-- Opening Marker --

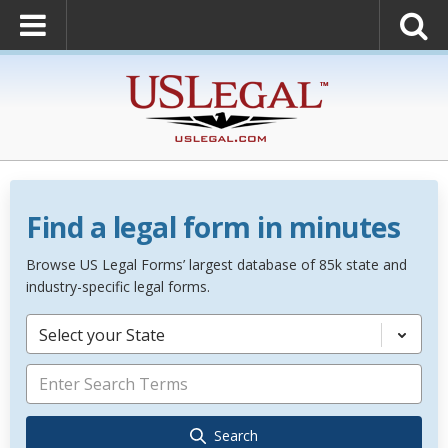
Find a legal form in minutes
Browse US Legal Forms’ largest database of 85k state and
industry-specific legal forms.
Select your State
Search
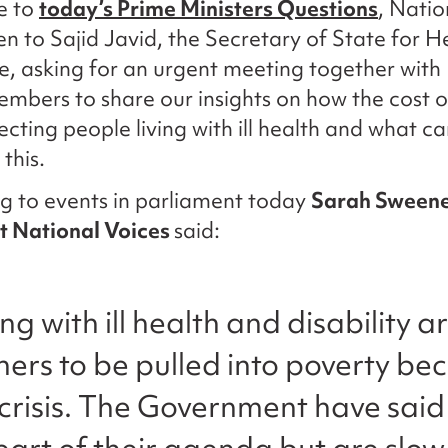
e to
today’s Prime Ministers Questions
, Natio
en to Sajid Javid, the Secretary of State for H
e, asking for an urgent meeting together with
mbers to share our insights on how the cost of
ffecting people living with ill health and what 
this.
g to events in parliament today
Sarah Sween
at National Voices
said:
ing with ill health and disability
thers to be pulled into poverty be
g crisis. The Government have said 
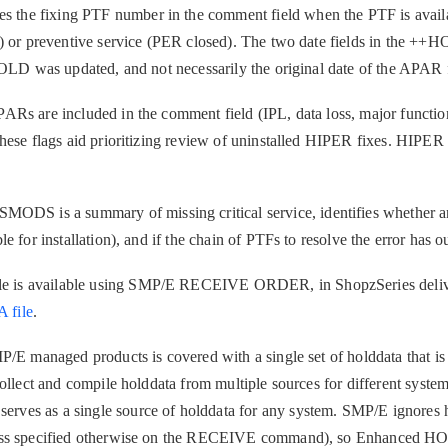
Cl
e fixing PTF number in the comment field when the PTF is availab
in
) or preventive service (PER closed). The two date fields in the ++
up
HOLD was updated, and not necessarily the original date of the APAR 
Ta
Rs are included in the comment field (IPL, data loss, major function
pr
ese flags aid prioritizing review of uninstalled HIPER fixes. HIPER 
Re
yo
is a summary of missing critical service, identifies whether a
 for installation), and if the chain of PTFs to resolve the error has 
Re
is available using SMP/E RECEIVE ORDER, in ShopzSeries delive
Se
file
.
Re
P/E managed products is covered with a single set of holddata that i
te
ollect and compile holddata from multiple sources for different systems
do
es as a single source of holddata for any system. SMP/E ignores h
pu
less specified otherwise on the RECEIVE command), so Enhanced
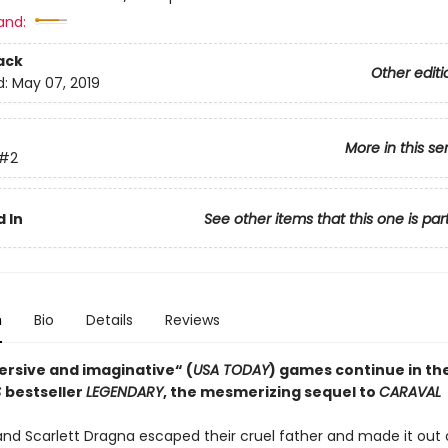
and:
ack
Other editi
d:
May 07, 2019
More in this se
#2
 In
See other items that this one is par
n
Bio
Details
Reviews
rsive and imaginative“ (
USA TODAY
) games continue in th
S
bestseller
LEGENDARY
, the mesmerizing sequel to
CARAVAL
and Scarlett Dragna escaped their cruel father and made it out 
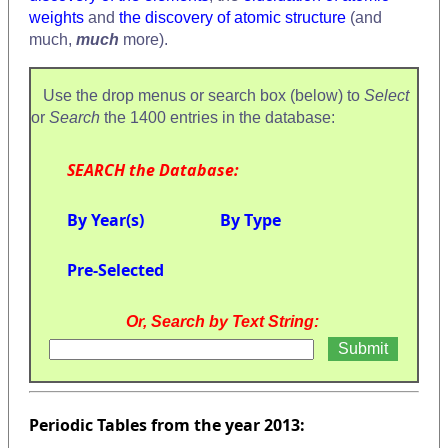
weights
and
the discovery of atomic structure
(and
much,
much
more).
Use the drop menus or search box (below) to
Select
or
Search
the 1400 entries in the database:
SEARCH the Database:
By Year(s)
By Type
Pre-Selected
Or, Search by Text String:
Periodic Tables from the year 2013:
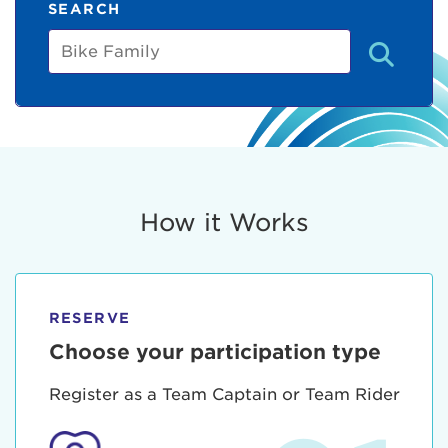
SEARCH
Bike
Family
How it Works
RESERVE
Choose your participation type
Register as a Team Captain or Team Rider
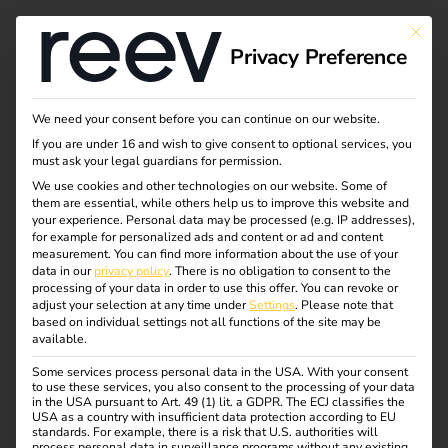
This bu
Privacy Preference
Charging solutions for
We need your consent before you can continue on our website.
If you are under 16 and wish to give consent to optional services, you
full-service providers
must ask your legal guardians for permission.
We use cookies and other technologies on our website. Some of
them are essential, while others help us to improve this website and
your experience.
Personal data may be processed (e.g. IP addresses),
With reev as your technology partner, you can expand
for example for personalized ads and content or ad and content
your offering with a cloud-based platform that covers
measurement.
You can find more information about the use of your
data in our
privacy policy
.
There is no obligation to consent to the
everything: operation, control, user management, billing
processing of your data in order to use this offer.
You can revoke or
and efficient energy distribution.
adjust your selection at any time under
Settings
.
Please note that
based on individual settings not all functions of the site may be
available.
With the reev electricity tariff, you can integrate dynamic
energy prices directly into your charging infrastructure.
Some services process personal data in the USA. With your consent
to use these services, you also consent to the processing of your data
Your customers benefit from up to 30% lower electricity
in the USA pursuant to Art. 49 (1) lit. a GDPR. The ECJ classifies the
costs – with full convenience and 100% green electricity.
USA as a country with insufficient data protection according to EU
standards. For example, there is a risk that U.S. authorities will
process personal data in surveillance programs without any existing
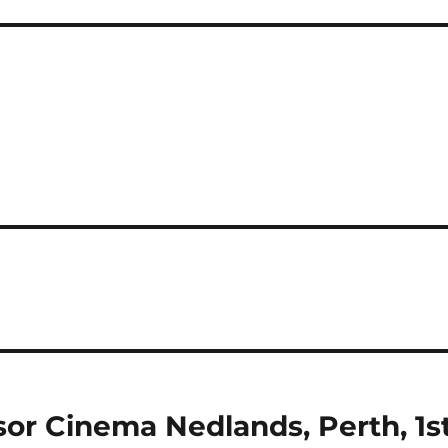
sor Cinema Nedlands, Perth, 1s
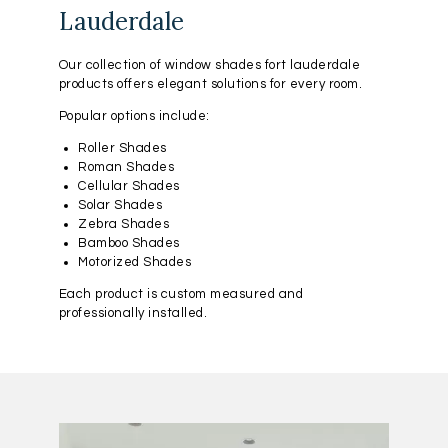
Lauderdale
Our collection of window shades fort lauderdale
products offers elegant solutions for every room.
Popular options include:
Roller Shades
Roman Shades
Cellular Shades
Solar Shades
Zebra Shades
Bamboo Shades
Motorized Shades
Each product is custom measured and
professionally installed.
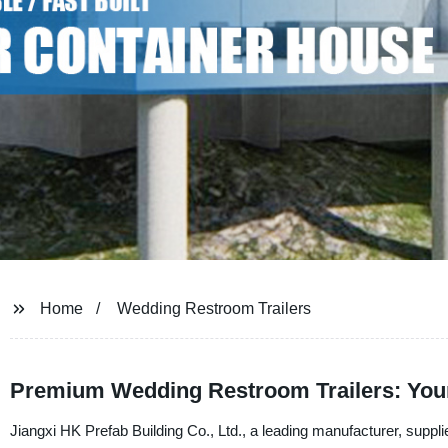
Home
Wedding Restroom Trailers
Premium Wedding Restroom Trailers: You
Jiangxi HK Prefab Building Co., Ltd., a leading manufacturer, supplie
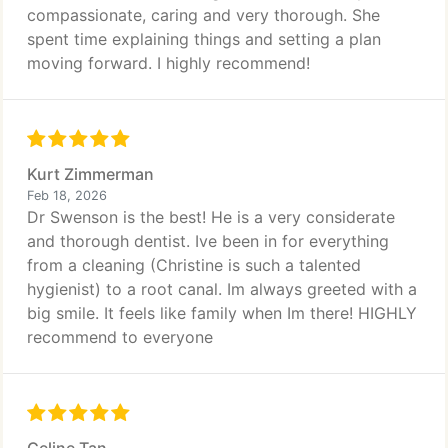
compassionate, caring and very thorough. She
spent time explaining things and setting a plan
moving forward. I highly recommend!
Kurt Zimmerman
Feb 18, 2026
Dr Swenson is the best! He is a very considerate
and thorough dentist. Ive been in for everything
from a cleaning (Christine is such a talented
hygienist) to a root canal. Im always greeted with a
big smile. It feels like family when Im there! HIGHLY
recommend to everyone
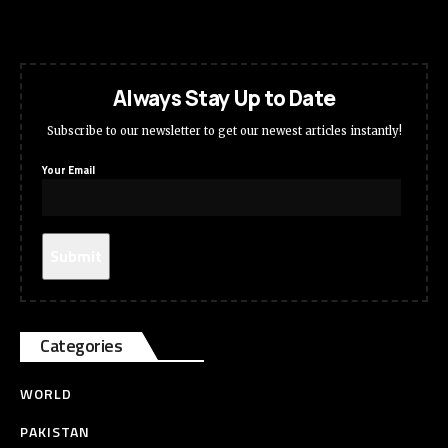
Always Stay Up to Date
Subscribe to our newsletter to get our newest articles instantly!
Your Email
Categories
WORLD
PAKISTAN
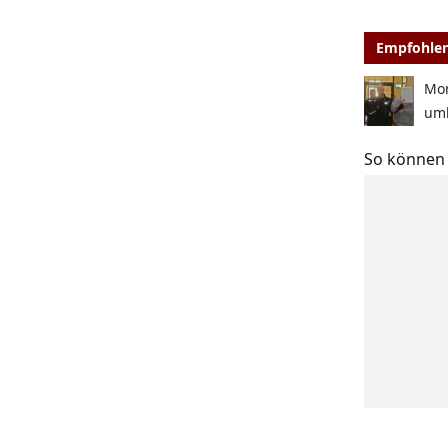
Empfohlen
Mor
um
So können 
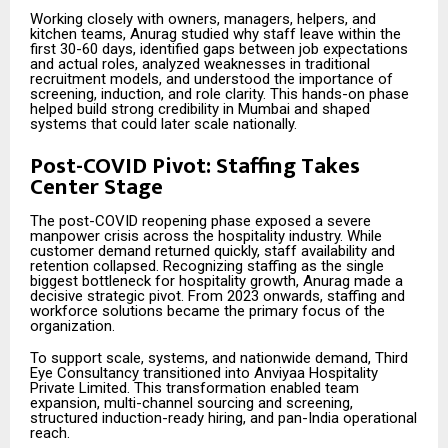
Working closely with owners, managers, helpers, and
kitchen teams, Anurag studied why staff leave within the
first 30-60 days, identified gaps between job expectations
and actual roles, analyzed weaknesses in traditional
recruitment models, and understood the importance of
screening, induction, and role clarity. This hands-on phase
helped build strong credibility in Mumbai and shaped
systems that could later scale nationally.
Post-COVID Pivot: Staffing Takes
Center Stage
The post-COVID reopening phase exposed a severe
manpower crisis across the hospitality industry. While
customer demand returned quickly, staff availability and
retention collapsed. Recognizing staffing as the single
biggest bottleneck for hospitality growth, Anurag made a
decisive strategic pivot. From 2023 onwards, staffing and
workforce solutions became the primary focus of the
organization.
To support scale, systems, and nationwide demand, Third
Eye Consultancy transitioned into Anviyaa Hospitality
Private Limited. This transformation enabled team
expansion, multi-channel sourcing and screening,
structured induction-ready hiring, and pan-India operational
reach.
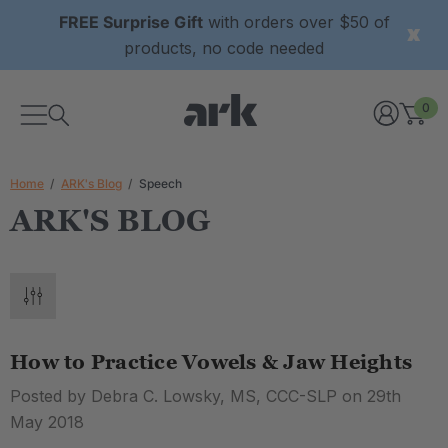
FREE Surprise Gift
with orders over $50 of
products, no code needed
0
Home
ARK's Blog
Speech
ARK'S BLOG
How to Practice Vowels & Jaw Heights
Posted by Debra C. Lowsky, MS, CCC-SLP on 29th
May 2018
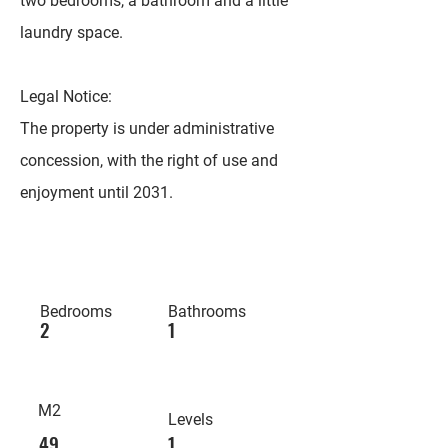
two bedrooms, a bathroom and a little
laundry space.
Legal Notice:
The property is under administrative
concession, with the right of use and
enjoyment until 2031.
Bedrooms
Bathrooms
2
1
M2
Levels
49
1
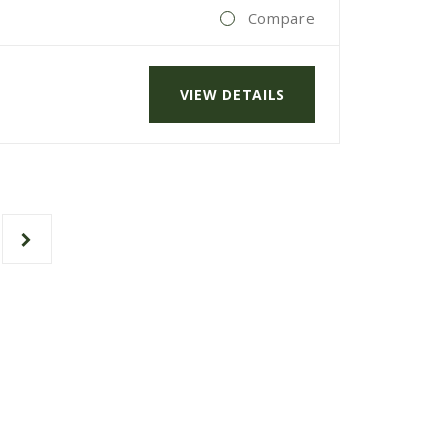
Compare
VIEW DETAILS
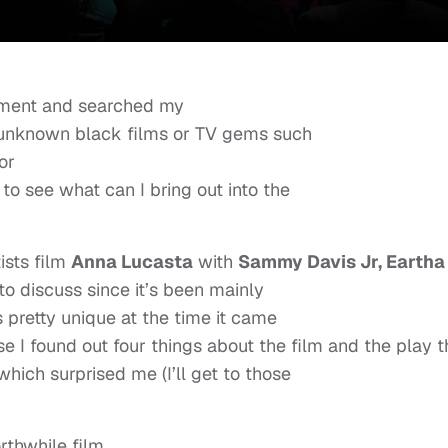
ement and searched my
or unknown black films or TV gems such
or
 to see what can I bring out into the
ists film
Anna Lucasta
with
Sammy Davis Jr, Eartha
to discuss since it’s been mainly
 pretty unique at the time it came
ause I found out four things about the film and the play t
which surprised me (I’ll get to those
rthwhile film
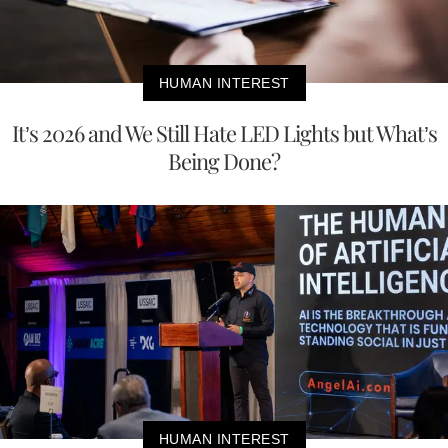
HUMAN INTEREST
It’s 2026 and We Still Hate LED Lights but What’s
Being Done?
HUMAN INTEREST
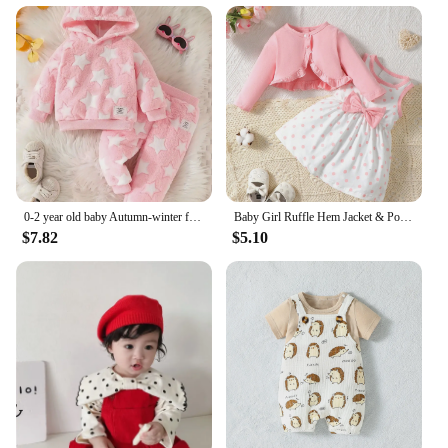
0-2 year old baby Autumn-winter five-pointed star pattern pink furry warm hooded top + pants two-piece set
Baby Girl Ruffle Hem Jacket & Polka Dot Print Bow Front Dress
$7.82
$5.10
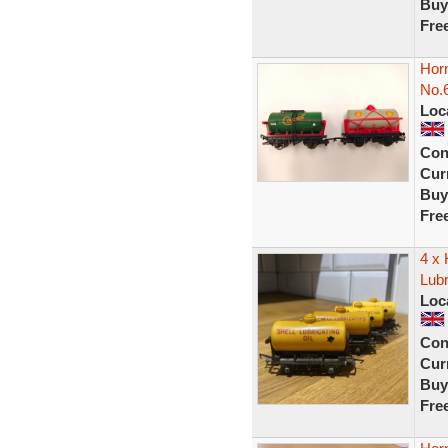
Buy
Fre
Hor
No.6
Loc
Con
Curr
Buy
Fre
4 x
Lubr
Loc
Con
Curr
Buy
Fre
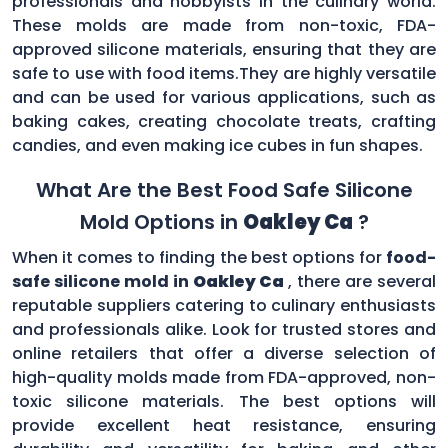
professionals and hobbyists in the culinary world.
These molds are made from non-toxic, FDA-
approved silicone materials, ensuring that they are
safe to use with food items.They are highly versatile
and can be used for various applications, such as
baking cakes, creating chocolate treats, crafting
candies, and even making ice cubes in fun shapes.
What Are the Best Food Safe Silicone
Mold Options in
Oakley Ca
?
When it comes to finding the best options for
food-
safe silicone mold in
Oakley Ca
, there are several
reputable suppliers catering to culinary enthusiasts
and professionals alike. Look for trusted stores and
online retailers that offer a diverse selection of
high-quality molds made from FDA-approved, non-
toxic silicone materials. The best options will
provide excellent heat resistance, ensuring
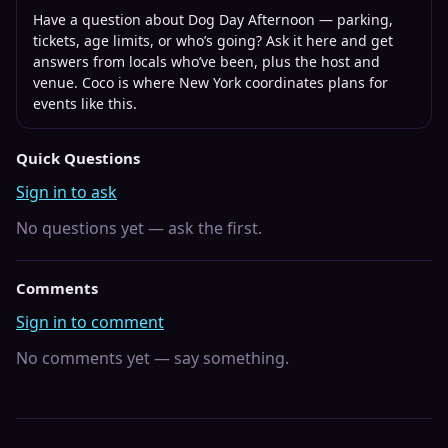
Have a question about
Dog Day Afternoon
— parking,
tickets, age limits, or who’s going? Ask it here and get
answers from locals who’ve been, plus the host and
venue. Coco is where
New York
coordinates plans for
events like this.
Quick Questions
Sign in to ask
No questions yet — ask the first.
Comments
Sign in to comment
No comments yet — say something.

-- Closing Marker --

_Work instruction:_ The answer should consist of every line above in which "that" appears.

_Solution to the exercise:_
P/E managed products is covered with a single set of holddata that i
See other items that this one is par
your offering with a cloud-based platform that covers
Please note that
standards. For example, there is a risk that U.S. authorities will
systems that could later scale nationally.
approved silicone materials, ensuring that they are
online retailers that offer a diverse selection of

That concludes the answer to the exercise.